Stored items
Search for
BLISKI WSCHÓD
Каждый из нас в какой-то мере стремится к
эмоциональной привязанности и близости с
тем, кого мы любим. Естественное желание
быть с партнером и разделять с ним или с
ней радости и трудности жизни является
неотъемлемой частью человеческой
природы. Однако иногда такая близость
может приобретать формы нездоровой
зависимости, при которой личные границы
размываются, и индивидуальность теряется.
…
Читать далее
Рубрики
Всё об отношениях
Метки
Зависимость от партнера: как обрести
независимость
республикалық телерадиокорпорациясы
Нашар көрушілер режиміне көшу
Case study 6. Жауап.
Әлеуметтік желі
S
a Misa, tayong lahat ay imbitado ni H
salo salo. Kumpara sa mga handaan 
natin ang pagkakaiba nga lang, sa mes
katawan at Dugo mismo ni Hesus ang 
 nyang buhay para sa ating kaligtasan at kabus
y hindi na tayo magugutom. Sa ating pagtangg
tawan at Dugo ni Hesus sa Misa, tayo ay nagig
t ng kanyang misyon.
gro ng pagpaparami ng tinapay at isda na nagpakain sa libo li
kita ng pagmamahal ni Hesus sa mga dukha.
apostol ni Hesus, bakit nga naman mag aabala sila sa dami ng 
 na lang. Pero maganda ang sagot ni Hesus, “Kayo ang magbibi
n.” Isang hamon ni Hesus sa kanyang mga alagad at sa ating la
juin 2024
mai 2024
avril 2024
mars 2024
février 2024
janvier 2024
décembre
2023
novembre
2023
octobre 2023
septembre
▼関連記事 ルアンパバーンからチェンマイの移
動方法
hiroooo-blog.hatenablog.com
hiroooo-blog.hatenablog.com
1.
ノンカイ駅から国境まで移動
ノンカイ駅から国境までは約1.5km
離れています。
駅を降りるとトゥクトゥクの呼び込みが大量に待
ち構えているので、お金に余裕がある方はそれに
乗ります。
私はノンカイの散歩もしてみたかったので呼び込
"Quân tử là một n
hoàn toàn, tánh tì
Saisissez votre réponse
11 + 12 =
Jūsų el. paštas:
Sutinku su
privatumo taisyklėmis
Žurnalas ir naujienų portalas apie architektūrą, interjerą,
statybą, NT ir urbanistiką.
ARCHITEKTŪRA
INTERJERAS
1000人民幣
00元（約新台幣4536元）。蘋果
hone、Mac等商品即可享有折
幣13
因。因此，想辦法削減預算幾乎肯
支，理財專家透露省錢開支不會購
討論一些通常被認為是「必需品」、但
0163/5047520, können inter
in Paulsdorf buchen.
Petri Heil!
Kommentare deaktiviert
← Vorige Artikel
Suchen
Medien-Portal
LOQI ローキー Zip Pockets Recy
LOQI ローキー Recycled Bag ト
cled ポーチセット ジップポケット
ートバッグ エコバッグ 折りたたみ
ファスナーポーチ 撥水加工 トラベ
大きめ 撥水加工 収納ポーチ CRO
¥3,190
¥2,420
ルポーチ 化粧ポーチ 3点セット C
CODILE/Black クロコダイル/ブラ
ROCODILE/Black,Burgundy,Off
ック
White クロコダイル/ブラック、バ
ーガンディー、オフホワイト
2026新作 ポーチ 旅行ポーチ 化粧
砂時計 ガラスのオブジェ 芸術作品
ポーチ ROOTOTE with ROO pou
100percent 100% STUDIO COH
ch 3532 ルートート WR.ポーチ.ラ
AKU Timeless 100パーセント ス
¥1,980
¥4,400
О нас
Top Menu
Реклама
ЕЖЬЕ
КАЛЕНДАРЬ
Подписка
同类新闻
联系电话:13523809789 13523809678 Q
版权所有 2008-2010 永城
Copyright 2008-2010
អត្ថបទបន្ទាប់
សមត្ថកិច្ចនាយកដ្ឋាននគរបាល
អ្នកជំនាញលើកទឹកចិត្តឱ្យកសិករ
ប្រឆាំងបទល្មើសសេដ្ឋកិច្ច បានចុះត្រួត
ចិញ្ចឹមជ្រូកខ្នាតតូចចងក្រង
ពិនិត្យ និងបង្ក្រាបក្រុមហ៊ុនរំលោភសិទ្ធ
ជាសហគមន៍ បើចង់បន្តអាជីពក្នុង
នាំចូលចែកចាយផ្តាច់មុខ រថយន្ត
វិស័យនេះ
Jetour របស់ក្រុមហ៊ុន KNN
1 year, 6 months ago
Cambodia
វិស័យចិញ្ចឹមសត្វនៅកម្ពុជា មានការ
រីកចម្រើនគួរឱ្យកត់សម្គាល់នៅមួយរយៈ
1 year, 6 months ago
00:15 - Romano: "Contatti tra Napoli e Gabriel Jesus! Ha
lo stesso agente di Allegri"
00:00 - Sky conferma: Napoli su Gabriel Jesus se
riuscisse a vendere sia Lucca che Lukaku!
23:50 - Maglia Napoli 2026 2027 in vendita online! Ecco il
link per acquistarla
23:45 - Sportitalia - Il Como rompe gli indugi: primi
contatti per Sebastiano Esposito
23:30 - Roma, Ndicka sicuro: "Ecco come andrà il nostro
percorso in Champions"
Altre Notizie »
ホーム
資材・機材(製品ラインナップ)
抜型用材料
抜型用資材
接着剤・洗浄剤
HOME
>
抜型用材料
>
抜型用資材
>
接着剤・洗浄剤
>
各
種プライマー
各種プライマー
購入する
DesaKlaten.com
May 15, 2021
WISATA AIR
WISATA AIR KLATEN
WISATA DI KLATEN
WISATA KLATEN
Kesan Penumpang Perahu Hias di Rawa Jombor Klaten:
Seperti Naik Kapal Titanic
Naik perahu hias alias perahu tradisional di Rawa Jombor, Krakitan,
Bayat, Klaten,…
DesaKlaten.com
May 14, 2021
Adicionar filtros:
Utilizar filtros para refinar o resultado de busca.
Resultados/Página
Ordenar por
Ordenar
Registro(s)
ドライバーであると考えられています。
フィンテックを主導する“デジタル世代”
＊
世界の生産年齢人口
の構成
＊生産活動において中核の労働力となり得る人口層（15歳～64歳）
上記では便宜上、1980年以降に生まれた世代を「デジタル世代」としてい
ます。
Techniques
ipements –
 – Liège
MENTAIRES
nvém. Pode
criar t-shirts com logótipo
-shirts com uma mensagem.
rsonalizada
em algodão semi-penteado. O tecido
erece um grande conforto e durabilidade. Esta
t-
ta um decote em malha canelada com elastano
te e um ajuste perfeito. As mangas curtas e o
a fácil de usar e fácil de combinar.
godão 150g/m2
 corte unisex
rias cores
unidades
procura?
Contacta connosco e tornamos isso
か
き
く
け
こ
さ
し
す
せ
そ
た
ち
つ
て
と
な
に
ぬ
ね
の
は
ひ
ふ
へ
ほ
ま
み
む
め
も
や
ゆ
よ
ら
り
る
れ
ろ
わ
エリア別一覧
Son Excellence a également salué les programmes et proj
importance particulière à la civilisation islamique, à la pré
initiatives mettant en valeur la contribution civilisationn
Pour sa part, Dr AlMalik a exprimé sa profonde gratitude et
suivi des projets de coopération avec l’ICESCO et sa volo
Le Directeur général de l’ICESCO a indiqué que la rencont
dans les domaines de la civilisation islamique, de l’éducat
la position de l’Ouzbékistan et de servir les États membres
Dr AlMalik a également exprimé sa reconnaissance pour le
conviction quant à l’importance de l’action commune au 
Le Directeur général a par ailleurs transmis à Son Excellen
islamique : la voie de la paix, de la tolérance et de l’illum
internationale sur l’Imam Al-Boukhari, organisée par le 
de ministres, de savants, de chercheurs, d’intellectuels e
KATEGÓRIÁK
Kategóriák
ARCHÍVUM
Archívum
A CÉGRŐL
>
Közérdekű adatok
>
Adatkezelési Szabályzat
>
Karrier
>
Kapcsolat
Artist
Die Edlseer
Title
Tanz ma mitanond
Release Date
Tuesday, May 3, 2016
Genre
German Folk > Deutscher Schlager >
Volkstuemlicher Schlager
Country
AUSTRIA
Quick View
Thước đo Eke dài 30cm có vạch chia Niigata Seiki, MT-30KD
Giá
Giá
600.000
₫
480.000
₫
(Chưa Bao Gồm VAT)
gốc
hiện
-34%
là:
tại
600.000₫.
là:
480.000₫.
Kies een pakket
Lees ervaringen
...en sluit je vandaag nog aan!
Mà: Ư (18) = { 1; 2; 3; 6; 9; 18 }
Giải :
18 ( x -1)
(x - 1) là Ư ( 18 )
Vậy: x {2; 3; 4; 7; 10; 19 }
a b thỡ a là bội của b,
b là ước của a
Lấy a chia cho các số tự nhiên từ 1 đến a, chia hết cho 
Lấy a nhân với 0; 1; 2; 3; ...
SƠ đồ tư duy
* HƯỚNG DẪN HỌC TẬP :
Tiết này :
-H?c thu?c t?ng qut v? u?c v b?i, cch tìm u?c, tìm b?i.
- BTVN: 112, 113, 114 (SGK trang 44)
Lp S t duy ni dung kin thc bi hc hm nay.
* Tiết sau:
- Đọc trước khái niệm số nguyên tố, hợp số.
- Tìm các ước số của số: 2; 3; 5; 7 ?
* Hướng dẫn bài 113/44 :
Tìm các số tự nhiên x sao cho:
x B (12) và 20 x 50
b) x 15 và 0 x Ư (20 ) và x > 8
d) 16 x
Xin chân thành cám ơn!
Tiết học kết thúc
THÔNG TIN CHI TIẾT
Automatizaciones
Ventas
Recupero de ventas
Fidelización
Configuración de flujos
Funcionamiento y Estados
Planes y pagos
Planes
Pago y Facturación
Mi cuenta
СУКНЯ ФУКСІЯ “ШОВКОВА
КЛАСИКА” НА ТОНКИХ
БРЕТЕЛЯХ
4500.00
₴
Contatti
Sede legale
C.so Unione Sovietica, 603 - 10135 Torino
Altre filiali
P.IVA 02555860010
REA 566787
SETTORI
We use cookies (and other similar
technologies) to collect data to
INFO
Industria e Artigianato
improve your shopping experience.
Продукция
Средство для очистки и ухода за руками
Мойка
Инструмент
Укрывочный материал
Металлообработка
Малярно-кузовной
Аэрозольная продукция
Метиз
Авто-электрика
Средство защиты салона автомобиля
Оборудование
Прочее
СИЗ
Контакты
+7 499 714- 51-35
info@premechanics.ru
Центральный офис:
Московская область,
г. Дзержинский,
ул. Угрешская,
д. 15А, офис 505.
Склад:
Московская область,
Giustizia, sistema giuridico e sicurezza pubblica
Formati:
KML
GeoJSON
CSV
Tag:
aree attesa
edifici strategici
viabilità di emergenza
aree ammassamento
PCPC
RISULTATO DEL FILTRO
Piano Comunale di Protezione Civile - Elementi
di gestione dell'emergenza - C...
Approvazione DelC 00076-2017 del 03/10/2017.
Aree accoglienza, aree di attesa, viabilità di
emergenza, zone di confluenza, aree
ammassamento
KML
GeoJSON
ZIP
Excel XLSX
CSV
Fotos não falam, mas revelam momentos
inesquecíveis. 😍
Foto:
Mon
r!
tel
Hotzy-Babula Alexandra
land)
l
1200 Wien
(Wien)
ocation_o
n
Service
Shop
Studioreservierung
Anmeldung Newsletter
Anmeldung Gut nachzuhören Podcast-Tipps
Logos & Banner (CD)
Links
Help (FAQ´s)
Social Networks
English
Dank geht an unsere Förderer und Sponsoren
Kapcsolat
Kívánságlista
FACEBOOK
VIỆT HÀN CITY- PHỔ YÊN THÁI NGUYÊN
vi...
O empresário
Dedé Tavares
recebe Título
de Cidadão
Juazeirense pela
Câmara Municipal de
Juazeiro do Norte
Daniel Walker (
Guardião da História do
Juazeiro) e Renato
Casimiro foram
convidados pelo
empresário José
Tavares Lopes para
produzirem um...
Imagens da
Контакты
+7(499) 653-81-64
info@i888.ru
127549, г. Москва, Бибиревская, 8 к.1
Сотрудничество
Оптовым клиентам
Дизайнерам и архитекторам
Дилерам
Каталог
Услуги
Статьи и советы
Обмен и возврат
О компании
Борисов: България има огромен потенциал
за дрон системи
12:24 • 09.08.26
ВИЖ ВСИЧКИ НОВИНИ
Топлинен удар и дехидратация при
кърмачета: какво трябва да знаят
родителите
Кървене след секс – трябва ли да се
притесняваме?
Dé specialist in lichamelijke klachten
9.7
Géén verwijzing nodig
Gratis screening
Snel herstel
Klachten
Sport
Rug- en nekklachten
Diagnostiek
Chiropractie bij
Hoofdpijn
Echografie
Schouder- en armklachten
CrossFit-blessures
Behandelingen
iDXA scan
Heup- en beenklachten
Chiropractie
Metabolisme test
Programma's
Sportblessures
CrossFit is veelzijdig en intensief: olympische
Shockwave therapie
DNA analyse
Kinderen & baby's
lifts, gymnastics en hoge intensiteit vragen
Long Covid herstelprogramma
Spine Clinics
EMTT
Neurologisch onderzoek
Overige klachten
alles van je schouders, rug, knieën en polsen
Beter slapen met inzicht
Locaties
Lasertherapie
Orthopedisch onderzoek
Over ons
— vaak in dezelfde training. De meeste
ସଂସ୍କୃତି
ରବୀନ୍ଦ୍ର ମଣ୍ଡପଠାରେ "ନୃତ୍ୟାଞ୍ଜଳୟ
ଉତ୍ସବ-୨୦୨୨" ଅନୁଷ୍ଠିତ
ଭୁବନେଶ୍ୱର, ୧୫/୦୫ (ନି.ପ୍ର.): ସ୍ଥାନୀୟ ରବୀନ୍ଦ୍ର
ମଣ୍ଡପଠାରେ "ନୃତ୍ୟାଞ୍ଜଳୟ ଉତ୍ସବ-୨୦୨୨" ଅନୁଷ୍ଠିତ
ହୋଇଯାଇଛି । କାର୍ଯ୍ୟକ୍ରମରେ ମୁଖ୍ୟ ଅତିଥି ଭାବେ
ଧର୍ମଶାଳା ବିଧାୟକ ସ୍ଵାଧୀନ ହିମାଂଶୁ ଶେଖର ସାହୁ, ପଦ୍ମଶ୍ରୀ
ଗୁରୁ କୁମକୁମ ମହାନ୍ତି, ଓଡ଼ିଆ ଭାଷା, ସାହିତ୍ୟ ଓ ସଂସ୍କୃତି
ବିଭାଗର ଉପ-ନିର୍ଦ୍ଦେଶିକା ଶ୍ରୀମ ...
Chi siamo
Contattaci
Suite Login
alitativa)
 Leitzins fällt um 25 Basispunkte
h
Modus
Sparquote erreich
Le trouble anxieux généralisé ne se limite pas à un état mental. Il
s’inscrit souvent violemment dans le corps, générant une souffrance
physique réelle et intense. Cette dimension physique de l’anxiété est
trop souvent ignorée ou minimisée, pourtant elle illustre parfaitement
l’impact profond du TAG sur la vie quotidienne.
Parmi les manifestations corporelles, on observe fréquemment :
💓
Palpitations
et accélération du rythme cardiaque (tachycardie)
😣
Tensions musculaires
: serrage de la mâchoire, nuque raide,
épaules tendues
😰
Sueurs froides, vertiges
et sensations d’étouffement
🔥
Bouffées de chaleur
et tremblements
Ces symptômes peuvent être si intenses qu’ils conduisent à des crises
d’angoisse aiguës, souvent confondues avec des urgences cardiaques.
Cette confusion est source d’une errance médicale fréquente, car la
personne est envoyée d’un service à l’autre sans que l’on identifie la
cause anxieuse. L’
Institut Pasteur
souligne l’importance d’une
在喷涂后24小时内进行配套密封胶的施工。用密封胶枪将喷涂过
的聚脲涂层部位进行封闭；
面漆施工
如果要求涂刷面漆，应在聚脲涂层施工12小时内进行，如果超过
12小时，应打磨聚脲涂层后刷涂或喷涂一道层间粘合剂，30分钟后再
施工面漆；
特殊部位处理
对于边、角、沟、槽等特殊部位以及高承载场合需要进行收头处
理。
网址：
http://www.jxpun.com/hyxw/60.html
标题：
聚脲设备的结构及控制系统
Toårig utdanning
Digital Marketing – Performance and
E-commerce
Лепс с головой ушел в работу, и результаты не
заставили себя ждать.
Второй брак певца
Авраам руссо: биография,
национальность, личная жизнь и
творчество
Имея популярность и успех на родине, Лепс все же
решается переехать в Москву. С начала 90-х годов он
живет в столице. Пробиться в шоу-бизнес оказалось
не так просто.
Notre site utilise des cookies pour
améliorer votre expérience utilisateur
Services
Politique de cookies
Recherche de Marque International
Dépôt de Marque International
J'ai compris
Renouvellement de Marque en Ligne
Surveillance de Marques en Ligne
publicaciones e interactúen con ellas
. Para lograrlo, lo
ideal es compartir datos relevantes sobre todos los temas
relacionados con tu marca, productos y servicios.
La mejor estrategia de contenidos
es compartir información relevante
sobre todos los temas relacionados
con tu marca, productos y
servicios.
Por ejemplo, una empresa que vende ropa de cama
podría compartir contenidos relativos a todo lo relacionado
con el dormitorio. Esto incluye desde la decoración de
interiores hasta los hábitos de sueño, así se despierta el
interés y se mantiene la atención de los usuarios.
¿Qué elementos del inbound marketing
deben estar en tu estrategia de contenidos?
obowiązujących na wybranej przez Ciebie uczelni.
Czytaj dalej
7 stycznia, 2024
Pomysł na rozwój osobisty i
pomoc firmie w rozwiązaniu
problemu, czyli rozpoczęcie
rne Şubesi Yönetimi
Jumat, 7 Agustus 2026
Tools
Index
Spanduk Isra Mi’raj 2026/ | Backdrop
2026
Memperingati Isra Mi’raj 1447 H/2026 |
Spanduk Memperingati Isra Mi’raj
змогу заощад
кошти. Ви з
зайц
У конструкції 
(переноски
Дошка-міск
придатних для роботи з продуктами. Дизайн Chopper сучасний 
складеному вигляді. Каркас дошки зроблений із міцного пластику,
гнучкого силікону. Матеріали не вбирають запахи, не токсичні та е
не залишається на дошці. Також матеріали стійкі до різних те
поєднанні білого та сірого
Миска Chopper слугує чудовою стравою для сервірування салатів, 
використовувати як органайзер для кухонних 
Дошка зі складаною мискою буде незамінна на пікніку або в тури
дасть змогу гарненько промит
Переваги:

▸ Try it
Check each line above for the word "Hesus" and copy the ones that have it.

▸ Task solution
katawan at Dugo mismo ni Hesus ang 
tawan at Dugo ni Hesus sa Misa, tayo ay nagig
kita ng pagmamahal ni Hesus sa mga dukha.
apostol ni Hesus, bakit nga naman mag aabala sila sa dami ng 
 na lang. Pero maganda ang sagot ni Hesus, “Kayo ang magbibi
n.” Isang hamon ni Hesus sa kanyang mga alagad at sa ating la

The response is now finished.